**MATERIAL SUPPLIED**
——

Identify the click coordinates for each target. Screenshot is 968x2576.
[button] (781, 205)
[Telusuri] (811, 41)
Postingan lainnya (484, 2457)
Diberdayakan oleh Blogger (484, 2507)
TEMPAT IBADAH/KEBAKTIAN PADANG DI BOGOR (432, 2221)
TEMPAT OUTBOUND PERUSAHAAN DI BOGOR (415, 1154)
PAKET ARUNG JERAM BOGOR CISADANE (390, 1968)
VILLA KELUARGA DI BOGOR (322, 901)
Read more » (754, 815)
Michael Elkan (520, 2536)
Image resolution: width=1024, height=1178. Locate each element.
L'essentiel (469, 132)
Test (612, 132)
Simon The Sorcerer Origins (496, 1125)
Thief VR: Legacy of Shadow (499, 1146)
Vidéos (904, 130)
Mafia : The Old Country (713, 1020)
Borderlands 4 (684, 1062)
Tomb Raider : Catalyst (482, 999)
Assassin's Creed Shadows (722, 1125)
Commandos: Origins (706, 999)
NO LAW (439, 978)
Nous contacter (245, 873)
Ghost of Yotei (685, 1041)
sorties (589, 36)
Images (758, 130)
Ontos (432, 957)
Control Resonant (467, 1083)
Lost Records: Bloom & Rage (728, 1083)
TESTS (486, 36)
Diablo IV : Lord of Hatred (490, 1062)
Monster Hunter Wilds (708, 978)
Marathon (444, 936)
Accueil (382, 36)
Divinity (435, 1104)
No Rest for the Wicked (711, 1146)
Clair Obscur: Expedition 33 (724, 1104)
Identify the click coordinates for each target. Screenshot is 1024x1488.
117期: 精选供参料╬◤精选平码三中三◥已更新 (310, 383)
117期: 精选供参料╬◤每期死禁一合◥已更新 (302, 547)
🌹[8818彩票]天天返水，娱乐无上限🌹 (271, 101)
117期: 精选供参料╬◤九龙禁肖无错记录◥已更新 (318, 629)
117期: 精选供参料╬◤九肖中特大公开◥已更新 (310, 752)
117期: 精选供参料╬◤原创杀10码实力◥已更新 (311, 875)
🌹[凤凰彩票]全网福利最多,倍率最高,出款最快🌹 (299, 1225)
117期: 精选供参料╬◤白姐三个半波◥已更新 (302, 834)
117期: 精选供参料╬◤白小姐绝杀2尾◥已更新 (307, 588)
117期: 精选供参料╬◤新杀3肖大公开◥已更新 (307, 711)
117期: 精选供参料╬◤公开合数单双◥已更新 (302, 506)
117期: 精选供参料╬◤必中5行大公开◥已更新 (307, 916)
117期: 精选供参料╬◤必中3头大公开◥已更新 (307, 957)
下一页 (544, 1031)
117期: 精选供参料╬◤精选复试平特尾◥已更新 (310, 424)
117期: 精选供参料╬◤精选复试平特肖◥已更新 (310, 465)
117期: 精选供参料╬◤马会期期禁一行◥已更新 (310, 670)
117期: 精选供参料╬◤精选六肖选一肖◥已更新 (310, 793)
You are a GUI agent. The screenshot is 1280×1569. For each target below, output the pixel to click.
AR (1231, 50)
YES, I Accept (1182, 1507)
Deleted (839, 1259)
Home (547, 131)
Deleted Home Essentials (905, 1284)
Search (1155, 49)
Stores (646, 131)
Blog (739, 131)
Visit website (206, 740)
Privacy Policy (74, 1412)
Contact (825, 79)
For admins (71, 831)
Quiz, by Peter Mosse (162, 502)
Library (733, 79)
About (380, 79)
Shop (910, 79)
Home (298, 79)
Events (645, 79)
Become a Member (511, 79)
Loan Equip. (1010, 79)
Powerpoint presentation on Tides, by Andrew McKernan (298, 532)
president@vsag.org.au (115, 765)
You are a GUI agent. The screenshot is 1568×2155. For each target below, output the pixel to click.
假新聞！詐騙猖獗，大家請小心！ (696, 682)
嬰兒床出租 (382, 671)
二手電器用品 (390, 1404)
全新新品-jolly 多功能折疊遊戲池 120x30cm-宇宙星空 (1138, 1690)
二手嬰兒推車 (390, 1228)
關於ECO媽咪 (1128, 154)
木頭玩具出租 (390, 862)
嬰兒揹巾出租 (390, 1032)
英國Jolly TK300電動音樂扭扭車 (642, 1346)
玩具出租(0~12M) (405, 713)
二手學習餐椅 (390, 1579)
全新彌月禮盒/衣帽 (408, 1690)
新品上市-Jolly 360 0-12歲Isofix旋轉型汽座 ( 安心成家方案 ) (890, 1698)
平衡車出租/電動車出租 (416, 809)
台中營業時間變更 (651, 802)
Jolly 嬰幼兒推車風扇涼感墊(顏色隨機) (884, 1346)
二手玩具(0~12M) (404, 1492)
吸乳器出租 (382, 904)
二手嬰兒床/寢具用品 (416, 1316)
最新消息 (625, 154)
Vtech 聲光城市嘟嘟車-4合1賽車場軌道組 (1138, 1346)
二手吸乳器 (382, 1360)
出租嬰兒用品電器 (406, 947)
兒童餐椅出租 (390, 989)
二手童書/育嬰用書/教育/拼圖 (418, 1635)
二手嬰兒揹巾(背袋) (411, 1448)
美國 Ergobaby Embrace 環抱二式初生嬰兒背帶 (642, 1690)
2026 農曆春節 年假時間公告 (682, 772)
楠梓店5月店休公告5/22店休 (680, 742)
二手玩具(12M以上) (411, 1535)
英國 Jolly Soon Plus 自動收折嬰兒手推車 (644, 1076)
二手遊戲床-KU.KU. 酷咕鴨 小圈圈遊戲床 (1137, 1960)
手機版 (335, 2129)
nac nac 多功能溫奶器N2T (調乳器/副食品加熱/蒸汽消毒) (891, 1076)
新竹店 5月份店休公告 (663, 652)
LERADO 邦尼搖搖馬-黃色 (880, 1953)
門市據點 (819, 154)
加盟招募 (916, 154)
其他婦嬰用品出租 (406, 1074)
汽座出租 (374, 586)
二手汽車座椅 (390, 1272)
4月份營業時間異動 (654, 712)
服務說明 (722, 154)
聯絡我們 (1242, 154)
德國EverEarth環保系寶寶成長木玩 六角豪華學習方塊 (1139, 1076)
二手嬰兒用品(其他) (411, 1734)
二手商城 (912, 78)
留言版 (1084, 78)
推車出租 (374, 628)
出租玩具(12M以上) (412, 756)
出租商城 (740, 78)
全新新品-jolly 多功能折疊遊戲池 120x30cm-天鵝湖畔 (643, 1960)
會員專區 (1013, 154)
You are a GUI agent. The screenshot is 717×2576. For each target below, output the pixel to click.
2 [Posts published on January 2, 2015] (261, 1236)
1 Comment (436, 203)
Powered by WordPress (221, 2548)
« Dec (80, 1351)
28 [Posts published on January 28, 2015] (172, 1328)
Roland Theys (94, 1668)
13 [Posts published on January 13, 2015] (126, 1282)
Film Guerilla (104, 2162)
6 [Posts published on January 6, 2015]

——

**TO DO**
Everything above from the line containing "[Telusuri] (811, 41)" through the line containing "Control Resonant (467, 1083)" must be copied exactly. Nothing outside that range belongs in the answer.

**RESULT**
[Telusuri] (811, 41)
Postingan lainnya (484, 2457)
Diberdayakan oleh Blogger (484, 2507)
TEMPAT IBADAH/KEBAKTIAN PADANG DI BOGOR (432, 2221)
TEMPAT OUTBOUND PERUSAHAAN DI BOGOR (415, 1154)
PAKET ARUNG JERAM BOGOR CISADANE (390, 1968)
VILLA KELUARGA DI BOGOR (322, 901)
Read more » (754, 815)
Michael Elkan (520, 2536)
Image resolution: width=1024, height=1178. Locate each element.
L'essentiel (469, 132)
Test (612, 132)
Simon The Sorcerer Origins (496, 1125)
Thief VR: Legacy of Shadow (499, 1146)
Vidéos (904, 130)
Mafia : The Old Country (713, 1020)
Borderlands 4 (684, 1062)
Tomb Raider : Catalyst (482, 999)
Assassin's Creed Shadows (722, 1125)
Commandos: Origins (706, 999)
NO LAW (439, 978)
Nous contacter (245, 873)
Ghost of Yotei (685, 1041)
sorties (589, 36)
Images (758, 130)
Ontos (432, 957)
Control Resonant (467, 1083)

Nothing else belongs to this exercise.